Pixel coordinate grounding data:
+ + +

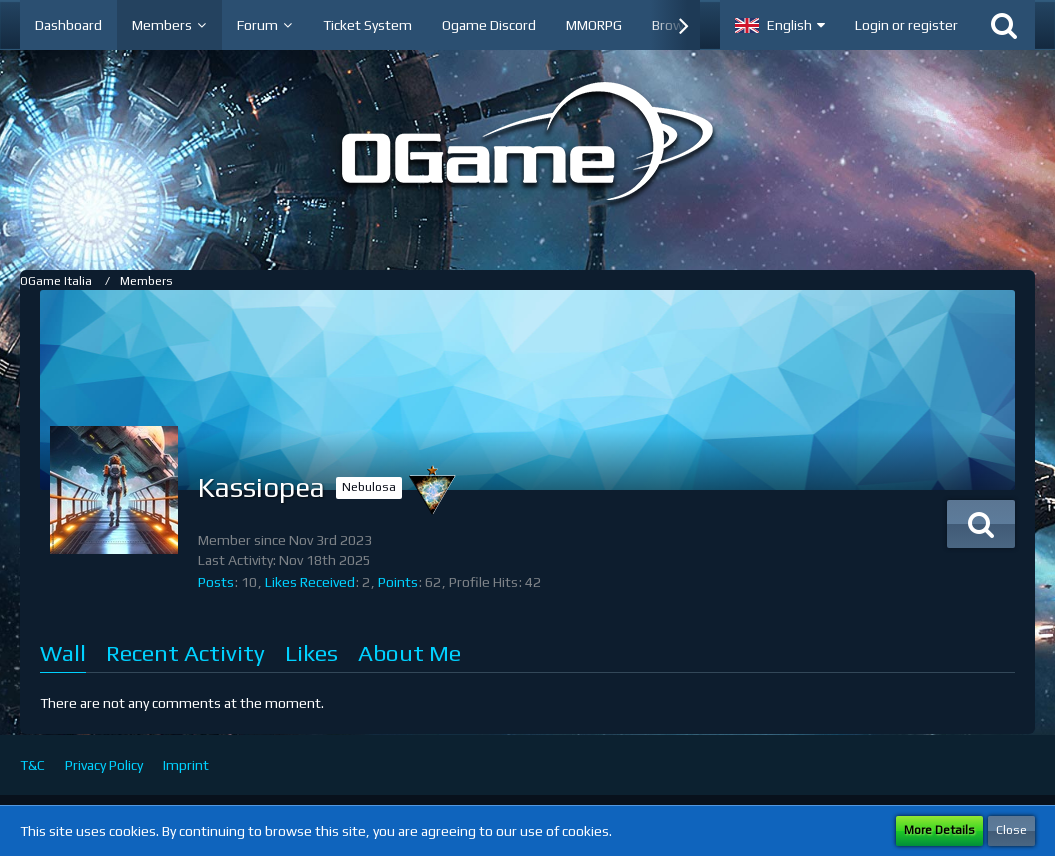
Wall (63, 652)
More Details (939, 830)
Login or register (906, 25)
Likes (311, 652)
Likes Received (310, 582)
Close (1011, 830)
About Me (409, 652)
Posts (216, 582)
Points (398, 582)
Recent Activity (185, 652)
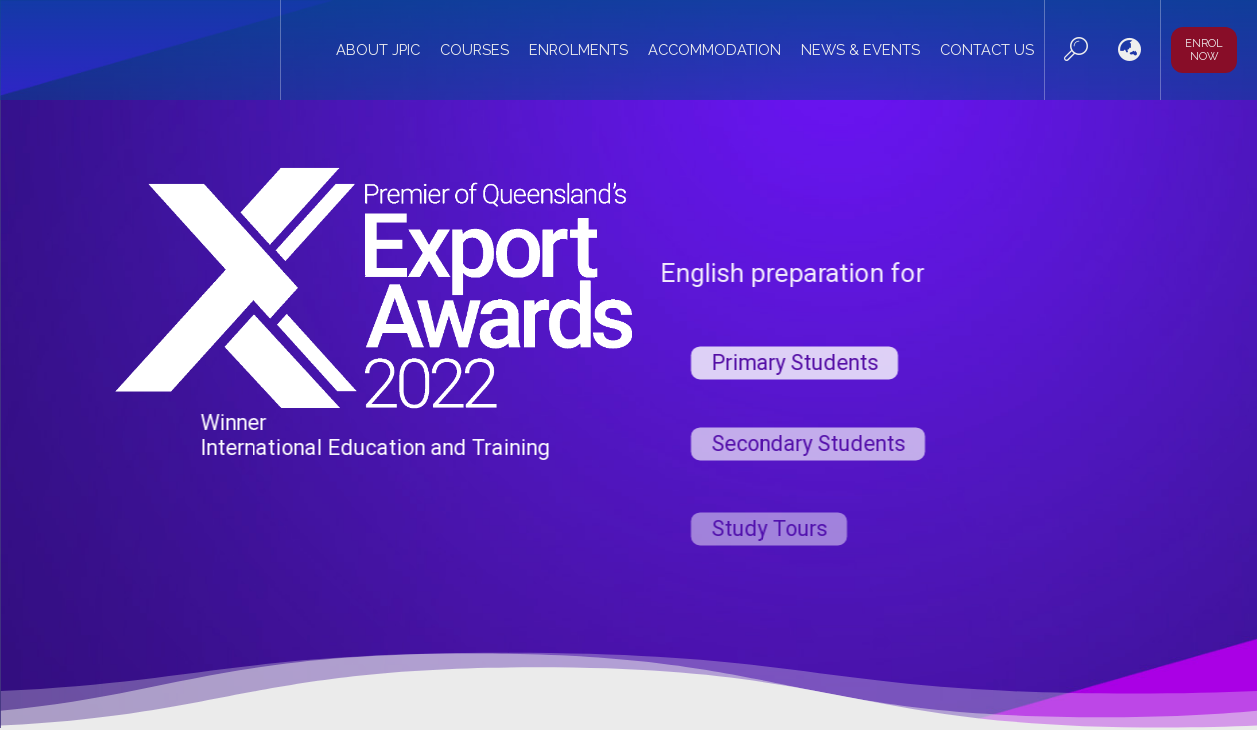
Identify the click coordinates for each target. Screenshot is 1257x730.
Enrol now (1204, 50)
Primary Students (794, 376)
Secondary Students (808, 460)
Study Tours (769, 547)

+ + +

*What to do*
I would like you to retype exactly the lines running from the one containing "More Details (939, 830)" to the last line of the entries, both included, leaving all pictures out.

*Result of the task*
More Details (939, 830)
Login or register (906, 25)
Likes (311, 652)
Likes Received (310, 582)
Close (1011, 830)
About Me (409, 652)
Posts (216, 582)
Points (398, 582)
Recent Activity (185, 652)
Identify the click coordinates for each target. Screenshot is 1257x730.
Enrol now (1204, 50)
Primary Students (794, 376)
Secondary Students (808, 460)
Study Tours (769, 547)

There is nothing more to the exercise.